While Atlanta is just 1-2, they've lost by a mere total of 10 points, having lost a tough road game down in Miami this past Sunday. They saw a 35-yard field goal sail wide right in the fourth quarter that would have given them a 26-20 edge over the Dolphins and Miami capitalized, marching down to Atlanta's one yard line before delivering the knock out blow thanks to a touchdown pass from Ryan Tannehill to tight end Dion Sims to give Miami a 27-23 win.
Will this be the week that Gronkowski returns? (USA TODAY Images)
That's almost one of the worst scenarios you can ask for, having to play a team that is coming off a difficult loss that dropped them below .500. Atlanta will likely be fired up for this one, which should be quite a test for a Patriots defense that is off to one of their best starts in franchise history and hasn't allowed a passing touchdown since week one, nor have they allowed any fourth quarter points.
For New England, this is a week that will be an important one for them as they may finally get one of their injured offensive guys back on the field. We saw last week that Danny Amendola was back in practice, which was a surprise given some of the reports surrounding his injury.
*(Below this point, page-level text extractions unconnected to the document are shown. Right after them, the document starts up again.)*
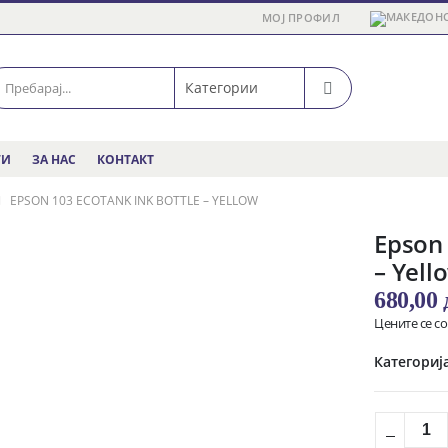
МОЈ ПРОФИЛ
ГИ
ЗА НАС
КОНТАКТ
EPSON 103 ECOTANK INK BOTTLE – YELLOW
Epson 
– Yell
680,00
Цените се с
Категориј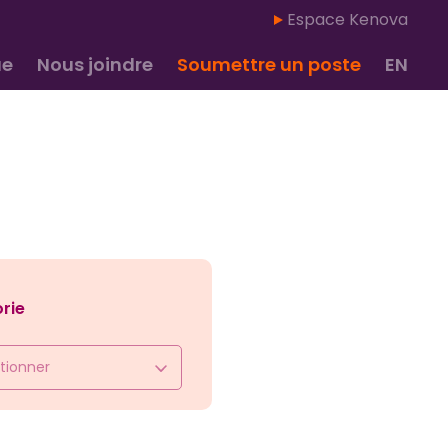
Espace Kenova
ue
Nous joindre
Soumettre un poste
EN
rie
tionner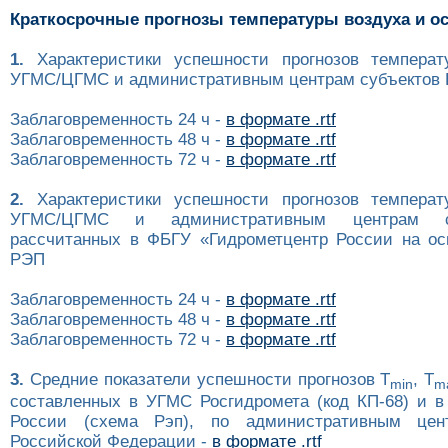
Краткосрочные прогнозы температуры воздуха и о
1.
Характеристики успешности прогнозов температ
УГМС/ЦГМС и административным центрам субъектов Р
Заблаговременность 24 ч -
в формате .rtf
Заблаговременность 48 ч -
в формате .rtf
Заблаговременность 72 ч -
в формате .rtf
2.
Характеристики успешности прогнозов температ
УГМС/ЦГМС и административным центрам с
рассчитанных в ФБГУ «Гидрометцентр России на ос
РЭП
Заблаговременность 24 ч -
в формате .rtf
Заблаговременность 48 ч -
в формате .rtf
Заблаговременность 72 ч -
в формате .rtf
3.
Средние показатели успешности прогнозов T
, T
min
m
составленных в УГМС Росгидромета (код КП-68) и в
России (схема Рэп), по административным цен
Российской Федерации -
в формате .rtf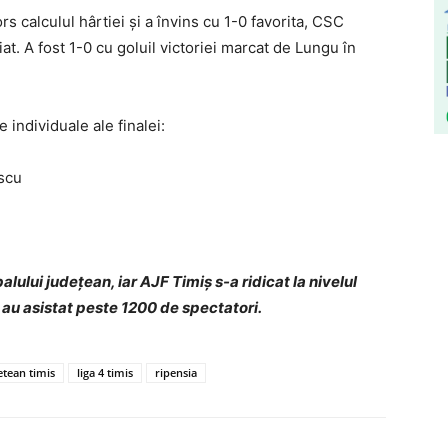
ors calculul hârtiei și a învins cu 1-0 favorita, CSC
at. A fost 1-0 cu goluil victoriei marcat de Lungu în
e individuale ale finalei:
escu
ului județean, iar AJF Timiș s-a ridicat la nivelul
 au asistat peste 1200 de spectatori.
etean timis
liga 4 timis
ripensia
That would lead you to believe that his availability might be a possibility for Sunday night's game, although given how he looked from the reports from practice last week, it wouldn't necessarily be a surprise if he didn't play this weekend.
Meanwhile, the more likely scenario would be the return of tight end Rob Gronkowski, who has been making progress recently in practice after almost 10 months since his last game action. He may finally be ready to go and ideally this would be the week they could use him, as it would also improve an offense that saw improvement from their two rookie receivers during Sunday's 23-3 win over the Buccaneers.
But the biggest area that would help them would be down in the red zone, where Brady so far this season is just 8-of-19 (42% completion rate) with four touchdowns. Even after getting knocked out last November, Gronkowski still finished the season second on the team in red zone receptions with 10 and led the team with eight touchdowns in scoring territory in 2012. He was also second on the team in 3rd down conversions with 11 first downs. He's a game changer, and putting him back into the line-up instantly changes just how dangerous they can really be offensively.
Up to this point they've gotten next to no production from the tight end position, with Michael Hoomanawanui currently as the only tight end this season with a reception, having hauled in three passes on five targets with one first down. Matthew Mulligan hasn't caught a pass but did see some action against the Buccaneers, coming up with a good block during the eight snaps he was in on during Sunday's game. Unfortunately Zach Sudfeld hasn't seen the success he had during the preseason translate into the regular season after Brady has gone 0-for-3 targeting him including two interceptions.
Gronkowski is a key ingredient in an offense that each week keeps growing and becoming more dynamic. Add him back into the mix and he may be the missing piece that could finally kick this offense into gear, and it should be interesting to see whether or not this is finally the week that fans potentially get the opportunity to see the "Gronk Spike" as Brady looks to extend his touchdown pass streak to 52 straight regular season games.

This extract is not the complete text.